### About this task
The entries shown here must be retyped in full, with no pictures included.

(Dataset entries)
======

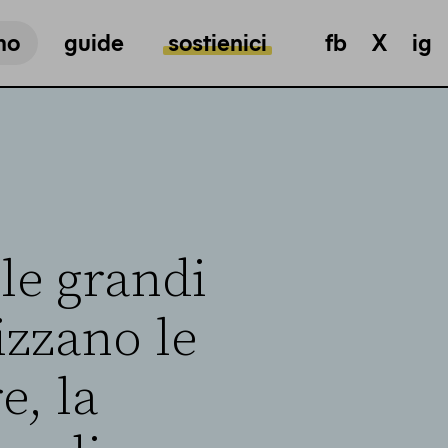
mo
guide
sostienici
fb
X
ig
le grandi
rizzano le
e, la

======

### Problem solution
mo
guide
sostienici
fb
X
ig
le grandi
rizzano le
e, la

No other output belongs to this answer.